Know Your Stuff: Different Types of Editing

If you’re planning on self-publishing, you’ll need to sort out your own editing. Whether you’re enlisting beta readers, helpful friends or professionals, it helps to know the different types of editing and what is involved with each.

What is commonly referred to as ‘editing’ can actually be divided into four types of editing:

Read and review – sometimes also called a critique. This is not a true edit, but a short review giving suggestions for improvement. You can ask friends, family, your writing peers and strangers on the internet (known as beta readers) to read and review things for you, and some companies offer paid critiques. You can expect a critique to pick up on major problems with plot and characterisation, but they may be quite varied depending on the reviewer’s area of expertise. Some reviewers may focus on stylistic issues or use of language while others may pick up on inaccuracies, inconsistencies or other elements. Getting a critique is a useful first step to check you’re heading in the right direction and identify any major areas you may need to rewrite.
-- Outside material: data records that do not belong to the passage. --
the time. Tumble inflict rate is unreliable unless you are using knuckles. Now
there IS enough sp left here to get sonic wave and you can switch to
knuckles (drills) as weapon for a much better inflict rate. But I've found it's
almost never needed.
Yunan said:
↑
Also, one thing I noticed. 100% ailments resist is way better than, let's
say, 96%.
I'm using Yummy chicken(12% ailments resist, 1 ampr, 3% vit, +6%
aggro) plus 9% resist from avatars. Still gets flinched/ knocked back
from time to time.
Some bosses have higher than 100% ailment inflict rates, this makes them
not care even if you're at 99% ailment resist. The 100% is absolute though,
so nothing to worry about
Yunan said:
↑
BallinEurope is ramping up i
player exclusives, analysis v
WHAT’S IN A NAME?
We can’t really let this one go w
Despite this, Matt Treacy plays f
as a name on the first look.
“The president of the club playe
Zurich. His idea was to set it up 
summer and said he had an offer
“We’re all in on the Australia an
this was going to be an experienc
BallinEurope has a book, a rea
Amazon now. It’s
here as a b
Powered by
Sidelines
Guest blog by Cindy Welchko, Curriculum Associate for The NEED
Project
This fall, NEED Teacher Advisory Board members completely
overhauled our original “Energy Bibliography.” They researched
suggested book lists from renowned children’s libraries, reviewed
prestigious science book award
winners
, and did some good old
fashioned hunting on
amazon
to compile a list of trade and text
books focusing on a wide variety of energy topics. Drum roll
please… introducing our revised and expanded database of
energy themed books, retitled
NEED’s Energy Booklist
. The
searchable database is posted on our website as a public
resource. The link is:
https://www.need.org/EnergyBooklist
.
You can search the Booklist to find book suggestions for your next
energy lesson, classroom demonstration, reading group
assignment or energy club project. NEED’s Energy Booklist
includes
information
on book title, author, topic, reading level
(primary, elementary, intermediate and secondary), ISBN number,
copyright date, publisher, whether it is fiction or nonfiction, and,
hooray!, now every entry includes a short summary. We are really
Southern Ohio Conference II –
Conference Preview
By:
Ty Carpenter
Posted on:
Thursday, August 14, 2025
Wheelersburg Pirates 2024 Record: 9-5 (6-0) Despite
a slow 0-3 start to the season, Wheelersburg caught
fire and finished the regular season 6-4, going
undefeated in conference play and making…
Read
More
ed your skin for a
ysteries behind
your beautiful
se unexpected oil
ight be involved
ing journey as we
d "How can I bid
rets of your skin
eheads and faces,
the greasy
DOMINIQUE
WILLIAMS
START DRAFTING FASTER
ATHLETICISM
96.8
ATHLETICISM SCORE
Structural editing – sometimes called developmental editing. A structural editor will look at your manuscript as a whole, covering areas such as plot, characterisation, themes, voice, dialogue, pace and flow. They’ll be looking at the ‘big picture’ and how everything fits together, and should also pick up on major inconsistencies and inaccuracies. Structural editing is complex and time-consuming. You’ll need to find an editor who works in your genre. It goes without saying that you also need to have a good relationship with your editor, so choose someone you like and with whom you have a ‘spark’. Structural editing usually results in a significant amount of rewriting, so make sure you have this wrapped up before moving on to copy-editing or proofreading.

Copy-editing – this part of the process is concerned with getting your work ready for typesetting. A copy-editor will not address ‘big picture’ issues like those listed above. They’ll make sure your work is accurate and fit-for-purpose. As well as looking at spelling, punctuation and grammar, they’ll also look at style, consistency, wording, legal issues and technical design elements related to the typesetting process. If your work contains illustrations, graphs and tables these will also be covered. A copy-editor should flag up doubtful facts for your attention and may query noticeable plot holes and certain other elements, but their main focus is on the fine details.
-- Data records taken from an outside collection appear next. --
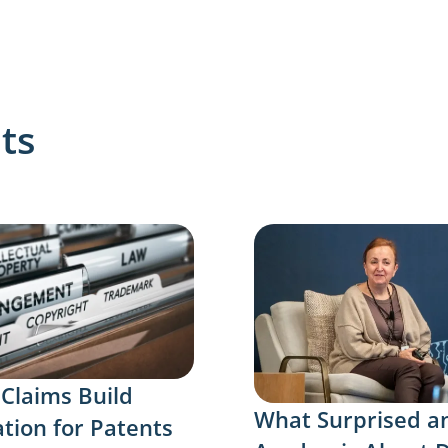
ts
 Claims Build
What Surprised a
tion for Patents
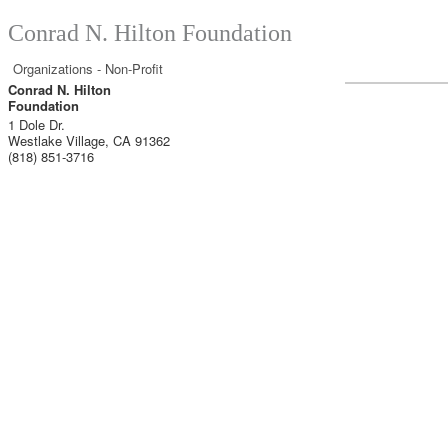
Conrad N. Hilton Foundation
Organizations - Non-Profit
Conrad N. Hilton
Foundation
1 Dole Dr.
Westlake Village
,
CA
91362
(818) 851-3716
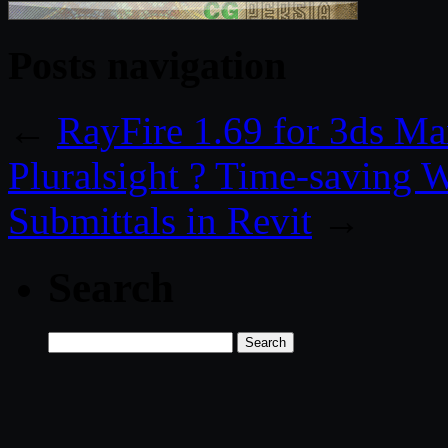
Posts navigation
←
RayFire 1.69 for 3ds M
Pluralsight ? Time-saving W
Submittals in Revit
→
Search
Search
for:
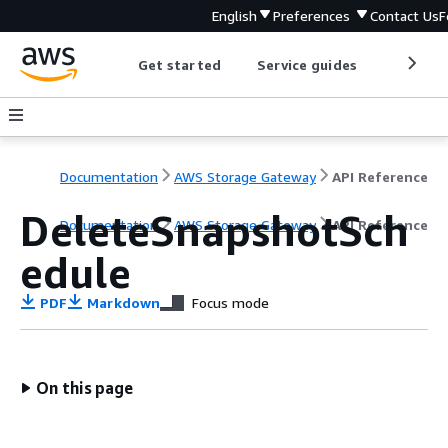
English
Preferences
Contact Us
F
Get started
Service guides
Develop
Documentation
AWS Storage Gateway
API Reference
DeleteSnapshotSch
Documentation
AWS Storage Gateway
API Reference
edule
PDF
Markdown
Focus mode
On this page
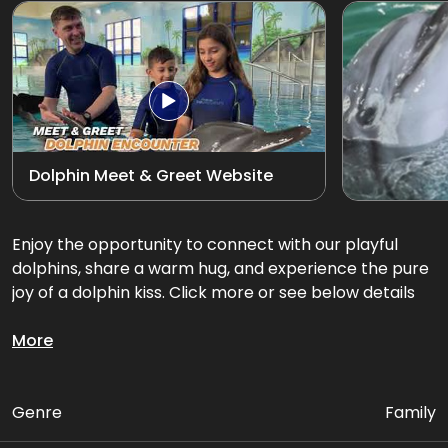
Exotic Bird Show
View all
Animal Encounters
Mirror Maze
Dolphin Meet & Greet Website
Gift Shop
D'Krave Cafe &
Enjoy the opportunity to connect with our playful
Restaurant
dolphins, share a warm hug, and experience the pure
joy of a dolphin kiss. Click more or see below details
Get up close and personal with our playful dolphins.
More
Package Includes:
Genre
Family
• Up to 3 activities with Dolphins in the pool (INDOOR)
Proofreading – this is the last stage your manuscript will go through after typesetting and before the final print run. A proofreader looks at spelling, grammar, punctuation, layout and consistency. They’ll also check that your work has been typeset correctly – that page numbers and page headings are all present and correct, that illustrations and captions correspond, that styles are consistent, and that the table of contents is correct. They may do a little light editing where necessary, but the proofreader should intervene only with good reason, because at this stage in the process you want to minimise additional costs and delays to publication.

I can’t afford to get all these types of editing done! Which should I prioritise?
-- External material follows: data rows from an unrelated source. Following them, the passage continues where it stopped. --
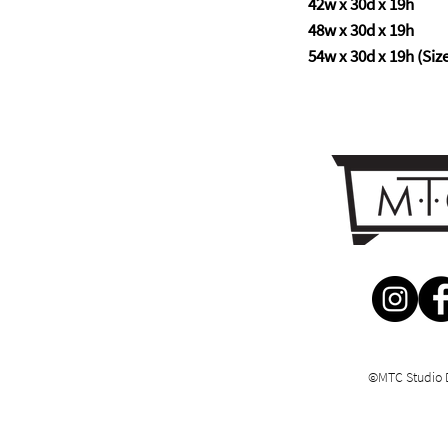
42w x 30d x 19h
48w x 30d x 19h
54w x 30d x 19h (Size 
©MTC Studio 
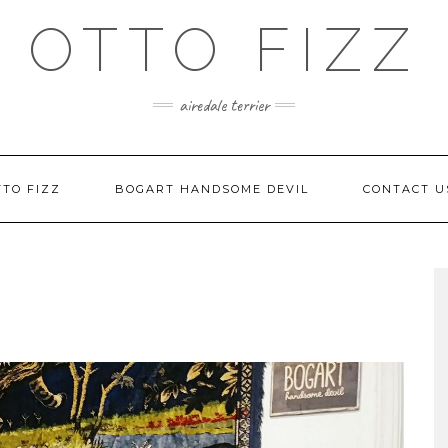
OTTO FIZZ
airedale terrier
TO FIZZ
BOGART HANDSOME DEVIL
CONTACT U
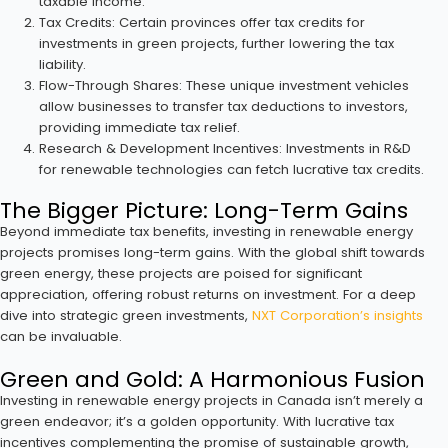
taxable income.
Tax Credits: Certain provinces offer tax credits for
investments in green projects, further lowering the tax
liability.
Flow-Through Shares: These unique investment vehicles
allow businesses to transfer tax deductions to investors,
providing immediate tax relief.
Research & Development Incentives: Investments in R&D
for renewable technologies can fetch lucrative tax credits.
The Bigger Picture: Long-Term Gains
Beyond immediate tax benefits, investing in renewable energy
projects promises long-term gains. With the global shift towards
green energy, these projects are poised for significant
appreciation, offering robust returns on investment. For a deep
dive into strategic green investments,
NXT Corporation’s insights
can be invaluable.
Green and Gold: A Harmonious Fusion
Investing in renewable energy projects in Canada isn’t merely a
green endeavor; it’s a golden opportunity. With lucrative tax
incentives complementing the promise of sustainable growth,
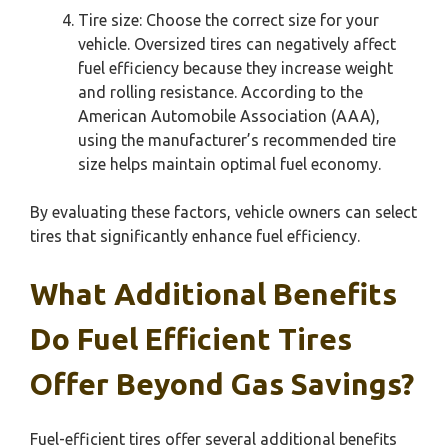
Tire size: Choose the correct size for your
vehicle. Oversized tires can negatively affect
fuel efficiency because they increase weight
and rolling resistance. According to the
American Automobile Association (AAA),
using the manufacturer’s recommended tire
size helps maintain optimal fuel economy.
By evaluating these factors, vehicle owners can select
tires that significantly enhance fuel efficiency.
What Additional Benefits
Do Fuel Efficient Tires
Offer Beyond Gas Savings?
Fuel-efficient tires offer several additional benefits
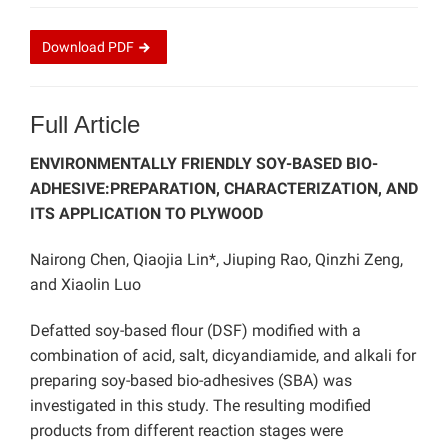
Download
PDF
Full Article
ENVIRONMENTALLY FRIENDLY SOY-BASED BIO-
ADHESIVE:PREPARATION, CHARACTERIZATION, AND
ITS APPLICATION TO PLYWOOD
Nairong Chen, Qiaojia Lin*, Jiuping Rao, Qinzhi Zeng,
and Xiaolin Luo
Defatted soy-based flour (DSF) modified with a
combination of acid, salt, dicyandiamide, and alkali for
preparing soy-based bio-adhesives (SBA) was
investigated in this study. The resulting modified
products from different reaction stages were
In my opinion, copy-editing is the stage you really can’t afford to skip. Structural editing is important – hugely important! – but if you’re a genuinely talented writer with the capacity to put some distance between yourself and your work, there are other ways to get developmental input into your work at less cost. It pains me to say this, but bad spelling or grammar (I’m talking about mistakes throughout, not just the odd spelling error!) is the biggest turn-off for readers, and there’s no point in producing a fine story if people can’t even make it past the first chapter because there are so many minor irritants.

If you build a rapport with your copy-editor, they should be happy to keep an eye open for any significant structural problems and at least flag them up for you, even if they don’t suggest solutions.